== Segment start ==

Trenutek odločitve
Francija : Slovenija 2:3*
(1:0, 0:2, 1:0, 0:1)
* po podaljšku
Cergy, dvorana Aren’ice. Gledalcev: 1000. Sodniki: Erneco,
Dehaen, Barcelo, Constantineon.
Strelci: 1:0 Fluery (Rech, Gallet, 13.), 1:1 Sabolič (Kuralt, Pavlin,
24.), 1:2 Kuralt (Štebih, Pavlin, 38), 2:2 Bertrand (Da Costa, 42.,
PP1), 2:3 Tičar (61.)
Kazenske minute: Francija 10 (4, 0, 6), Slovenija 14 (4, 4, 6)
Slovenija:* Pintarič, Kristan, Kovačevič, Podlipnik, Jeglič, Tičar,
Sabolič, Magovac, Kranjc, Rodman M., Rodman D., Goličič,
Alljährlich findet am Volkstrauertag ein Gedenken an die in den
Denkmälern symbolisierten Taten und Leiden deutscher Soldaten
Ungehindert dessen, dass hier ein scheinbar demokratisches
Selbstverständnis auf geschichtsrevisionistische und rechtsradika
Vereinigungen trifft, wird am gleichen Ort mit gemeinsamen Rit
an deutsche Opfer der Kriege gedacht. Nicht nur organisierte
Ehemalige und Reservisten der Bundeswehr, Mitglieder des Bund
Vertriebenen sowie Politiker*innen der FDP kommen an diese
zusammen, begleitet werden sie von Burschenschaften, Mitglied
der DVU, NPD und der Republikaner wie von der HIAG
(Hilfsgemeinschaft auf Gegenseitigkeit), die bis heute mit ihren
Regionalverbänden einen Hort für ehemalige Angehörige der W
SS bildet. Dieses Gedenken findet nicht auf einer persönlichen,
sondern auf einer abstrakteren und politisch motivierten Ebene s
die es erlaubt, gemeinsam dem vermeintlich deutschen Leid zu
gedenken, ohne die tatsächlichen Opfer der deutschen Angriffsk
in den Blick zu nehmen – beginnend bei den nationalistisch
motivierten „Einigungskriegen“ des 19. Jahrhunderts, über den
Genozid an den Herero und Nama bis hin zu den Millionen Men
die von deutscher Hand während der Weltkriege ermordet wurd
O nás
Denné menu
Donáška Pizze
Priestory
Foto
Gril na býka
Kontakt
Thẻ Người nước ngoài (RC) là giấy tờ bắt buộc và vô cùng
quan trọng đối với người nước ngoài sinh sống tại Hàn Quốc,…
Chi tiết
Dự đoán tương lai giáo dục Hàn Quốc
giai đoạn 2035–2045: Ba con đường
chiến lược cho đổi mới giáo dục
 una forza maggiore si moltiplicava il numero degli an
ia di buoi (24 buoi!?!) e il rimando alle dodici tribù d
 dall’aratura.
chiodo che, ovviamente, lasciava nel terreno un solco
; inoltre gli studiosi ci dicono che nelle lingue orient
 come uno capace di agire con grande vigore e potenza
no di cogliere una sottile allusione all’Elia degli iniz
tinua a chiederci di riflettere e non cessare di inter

== Segment end ==
== Segment start ==

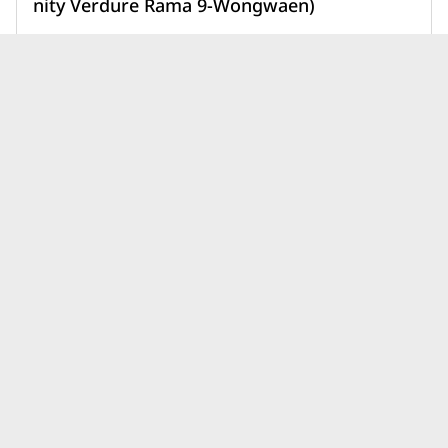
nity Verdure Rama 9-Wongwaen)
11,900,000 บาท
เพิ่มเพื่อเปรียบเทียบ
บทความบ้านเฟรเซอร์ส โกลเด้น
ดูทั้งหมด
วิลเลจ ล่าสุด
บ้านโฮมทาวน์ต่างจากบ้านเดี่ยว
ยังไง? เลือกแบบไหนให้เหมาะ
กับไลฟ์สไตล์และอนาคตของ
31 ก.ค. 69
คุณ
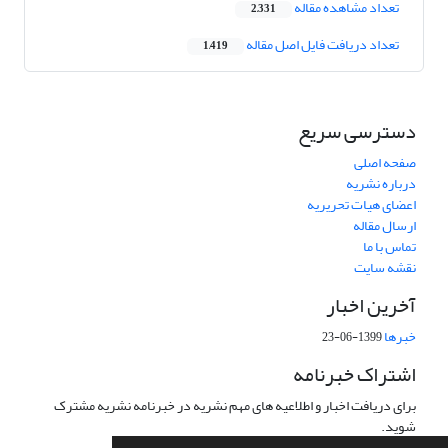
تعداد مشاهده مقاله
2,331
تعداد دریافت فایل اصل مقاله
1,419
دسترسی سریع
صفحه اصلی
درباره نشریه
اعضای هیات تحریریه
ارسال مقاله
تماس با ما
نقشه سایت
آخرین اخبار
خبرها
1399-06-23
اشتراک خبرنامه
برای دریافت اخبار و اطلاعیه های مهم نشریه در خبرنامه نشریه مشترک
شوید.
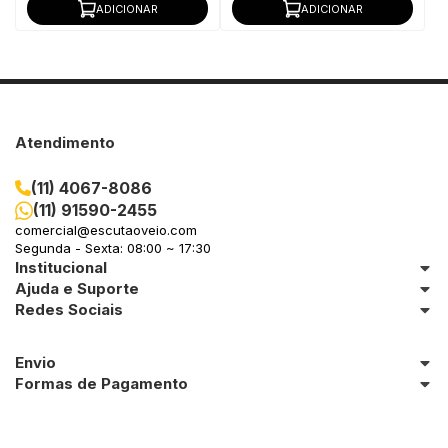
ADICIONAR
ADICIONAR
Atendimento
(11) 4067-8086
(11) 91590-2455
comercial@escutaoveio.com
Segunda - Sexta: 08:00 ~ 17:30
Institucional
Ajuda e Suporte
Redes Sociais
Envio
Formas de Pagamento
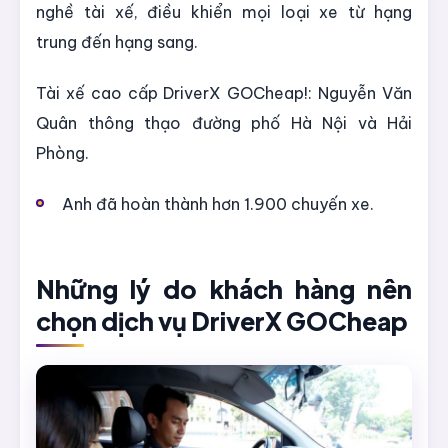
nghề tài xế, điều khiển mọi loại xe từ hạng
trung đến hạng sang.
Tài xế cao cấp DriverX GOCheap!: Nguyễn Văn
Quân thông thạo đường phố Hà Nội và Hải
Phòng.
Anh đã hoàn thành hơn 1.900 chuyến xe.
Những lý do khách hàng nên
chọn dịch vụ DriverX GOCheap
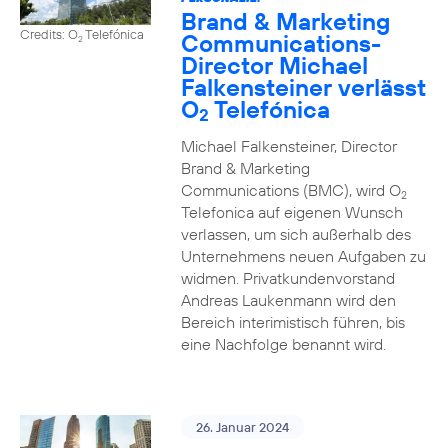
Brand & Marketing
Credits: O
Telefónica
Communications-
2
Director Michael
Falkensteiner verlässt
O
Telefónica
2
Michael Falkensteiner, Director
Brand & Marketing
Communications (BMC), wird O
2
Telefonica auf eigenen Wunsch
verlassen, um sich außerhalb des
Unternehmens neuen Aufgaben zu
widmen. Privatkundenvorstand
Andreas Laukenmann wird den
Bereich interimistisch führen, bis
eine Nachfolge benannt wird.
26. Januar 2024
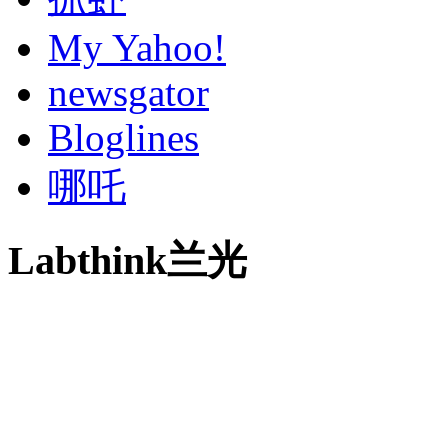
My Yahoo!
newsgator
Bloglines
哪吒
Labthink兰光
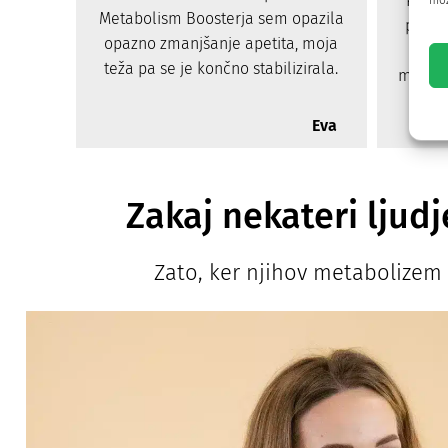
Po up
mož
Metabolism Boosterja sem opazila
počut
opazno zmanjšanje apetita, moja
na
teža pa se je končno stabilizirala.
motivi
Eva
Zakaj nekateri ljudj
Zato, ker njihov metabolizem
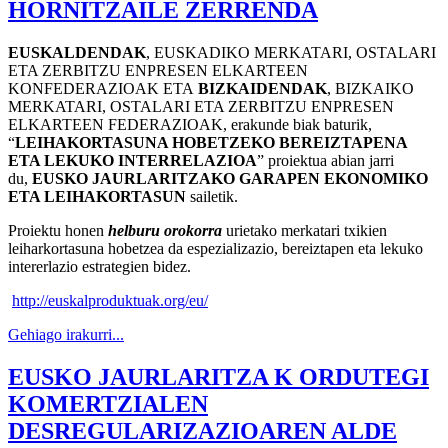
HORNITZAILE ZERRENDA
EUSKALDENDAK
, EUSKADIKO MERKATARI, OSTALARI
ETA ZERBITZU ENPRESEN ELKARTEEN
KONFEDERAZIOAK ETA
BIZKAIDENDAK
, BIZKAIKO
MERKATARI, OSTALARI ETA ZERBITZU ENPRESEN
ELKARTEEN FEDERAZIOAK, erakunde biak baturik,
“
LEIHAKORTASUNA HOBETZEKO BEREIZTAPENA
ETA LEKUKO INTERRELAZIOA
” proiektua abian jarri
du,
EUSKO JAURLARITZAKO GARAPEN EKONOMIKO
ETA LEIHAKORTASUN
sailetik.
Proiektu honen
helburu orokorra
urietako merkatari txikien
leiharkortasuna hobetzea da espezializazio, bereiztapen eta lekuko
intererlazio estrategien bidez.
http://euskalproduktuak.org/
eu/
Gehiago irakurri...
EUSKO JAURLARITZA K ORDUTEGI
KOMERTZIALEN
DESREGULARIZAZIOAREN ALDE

== Segment end ==

What is being asked: All that is wanted is a faithful reproduction of the line above with "LEIHAKORTASUNA HOBETZEKO BEREIZTAPENA", the line with "DESREGULARIZAZIOAREN ALDE", and every line in between.

Exercise output:
LEIHAKORTASUNA HOBETZEKO BEREIZTAPENA
ETA LEKUKO INTERRELAZIOA
” proiektua abian jarri
du,
EUSKO JAURLARITZAKO GARAPEN EKONOMIKO
ETA LEIHAKORTASUN
sailetik.
Proiektu honen
helburu orokorra
urietako merkatari txikien
leiharkortasuna hobetzea da espezializazio, bereiztapen eta lekuko
intererlazio estrategien bidez.
http://euskalproduktuak.org/
eu/
Gehiago irakurri...
EUSKO JAURLARITZA K ORDUTEGI
KOMERTZIALEN
DESREGULARIZAZIOAREN ALDE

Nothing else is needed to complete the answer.